Pytorch Realtime Multi-Person Pose Estimation
This is a pytroch version of Realtime Multi-Person Pose Estimation, origin code is here https://github.com/ZheC/Realtime_Multi-Person_Pose_Estimation
Introduction
Code for reproducing CVPR 2017 Oral paper using pytorch
Results
The result is generated by the model, which has trained 30 epoches.
Contents
1.preprocessing: some scripts for preprocessing data.
2.training: some scripts for training networks.
3.testing: the test script and example.
4.caffe2pytorch: the script for converting.
5.caffe_model: caffe model
Require
Pytorch: 0.2.0_3
Caffe: If you want to convert the caffemodel by your own.
Instructions
Mytransforms.py: some transformer.
transformer the image, mask, keypoints and center points, together.
CocoFolder.py: to read data for network.
It will generate the PAFs vector and heatmap when get the image.
The PAFs vector's format as follow:
POSE_COCO_PAIRS = {
{3, 4},
{4, 5},
{6, 7},
{7, 8},
{9, 10},
{10, 11},
{12, 13},
{13, 14},
{1, 2},
{2, 9},
{2, 12},
{2, 3},
{2, 6},
{3, 17},
{6, 18},
{1, 16},
{1, 15},
{16, 17},
{15, 18},
}
Where each index is the key value corresponding to each part in POSE_COCO_BODY_PARTS
utils.py: some common functions, such as adjust learning rate, read configuration and etc.
visualize_input.ipynb: the script to vierfy the validaity of preprocessing and generating heatmap and vectors.
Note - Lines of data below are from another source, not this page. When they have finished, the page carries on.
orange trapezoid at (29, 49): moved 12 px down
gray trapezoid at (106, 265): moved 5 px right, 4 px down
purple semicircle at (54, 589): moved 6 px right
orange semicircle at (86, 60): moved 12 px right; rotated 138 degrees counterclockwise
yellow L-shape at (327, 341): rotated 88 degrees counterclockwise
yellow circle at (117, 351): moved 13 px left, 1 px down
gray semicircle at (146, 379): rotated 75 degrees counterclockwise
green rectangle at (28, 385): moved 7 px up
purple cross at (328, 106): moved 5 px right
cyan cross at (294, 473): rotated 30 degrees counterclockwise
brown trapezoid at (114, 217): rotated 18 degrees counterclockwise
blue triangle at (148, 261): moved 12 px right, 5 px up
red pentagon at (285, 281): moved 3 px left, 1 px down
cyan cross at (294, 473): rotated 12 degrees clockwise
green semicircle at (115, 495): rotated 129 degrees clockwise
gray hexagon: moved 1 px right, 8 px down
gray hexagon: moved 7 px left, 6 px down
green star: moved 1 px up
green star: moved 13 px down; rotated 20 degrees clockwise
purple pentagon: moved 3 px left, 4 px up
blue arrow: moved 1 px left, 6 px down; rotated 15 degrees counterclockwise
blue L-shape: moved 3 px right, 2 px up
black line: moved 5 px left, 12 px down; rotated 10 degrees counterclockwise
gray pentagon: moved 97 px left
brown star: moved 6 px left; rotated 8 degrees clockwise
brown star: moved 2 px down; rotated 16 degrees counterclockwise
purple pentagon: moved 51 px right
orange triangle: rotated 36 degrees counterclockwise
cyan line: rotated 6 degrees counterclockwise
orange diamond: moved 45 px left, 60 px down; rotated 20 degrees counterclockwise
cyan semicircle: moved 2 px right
It shows some examples.
pose_estimation.py: the structure of networks.
The first 10 layers equals to VGG-19, so if set pretrained as True, it will be initialized by the VGG-19. And the stage is 6. The first stage has 5 layers (3 3x3conv + 2 1x1conv) and the remainder stages have 7 layers (5 3x3conv + 2 1x1conv).
TODO: the stage is adjustable.
Training steps
Download the data set, annotations and COCO official toolbox
Go to the "preprocessing" folder cd preprocessing
.
Generate json file and masks python generate_json_mask,py
.
Go to the "training" folder cd ../training
.
Set the train parameters in "config.yml".
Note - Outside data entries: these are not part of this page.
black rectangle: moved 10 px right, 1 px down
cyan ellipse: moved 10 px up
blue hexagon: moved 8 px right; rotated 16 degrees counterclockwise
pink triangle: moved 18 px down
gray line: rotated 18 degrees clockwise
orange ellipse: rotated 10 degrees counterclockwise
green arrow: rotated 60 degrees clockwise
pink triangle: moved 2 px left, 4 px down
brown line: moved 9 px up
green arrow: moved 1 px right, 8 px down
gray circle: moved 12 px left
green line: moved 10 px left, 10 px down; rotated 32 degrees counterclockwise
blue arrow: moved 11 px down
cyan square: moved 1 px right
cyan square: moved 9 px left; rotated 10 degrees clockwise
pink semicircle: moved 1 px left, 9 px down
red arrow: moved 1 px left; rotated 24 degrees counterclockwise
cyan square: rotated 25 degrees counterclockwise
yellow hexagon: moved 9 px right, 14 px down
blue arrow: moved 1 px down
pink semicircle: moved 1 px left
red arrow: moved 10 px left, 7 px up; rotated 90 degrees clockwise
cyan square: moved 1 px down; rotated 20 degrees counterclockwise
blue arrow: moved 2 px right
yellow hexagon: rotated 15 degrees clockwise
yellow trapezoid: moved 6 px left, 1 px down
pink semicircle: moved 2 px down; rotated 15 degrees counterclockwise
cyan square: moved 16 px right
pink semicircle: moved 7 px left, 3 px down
Set the train data dir , train mask dir, train json filepath and val data dir, val mask dir, val json filepath.
Train the model sh train.sh
.
Notice
When you want to train some other datasets, please change the code: Mytransforms.py, CocoFolder.py to correspond to your datasets. Besides, please ensure '0' corresponds to background.
The converted model and my code are used BGR to train and test images.
Citation
Please cite the paper in your publocations if it helps your research:
@InProceedings{cao2017realtime,
title = {Realtime Multi-Person 2D Pose Estimation using Part Affinity Fields}},
author = {Zhe Cao and Tomas Simon and Shih-En Wei and Yaser Sheikh},
booktitle = {The IEEE Conference on Computer Vision and Pattern Recognition (CVPR)},
year = {2017}
}
License
The repo is freely available for free non-commercial use. Please see the license for further details.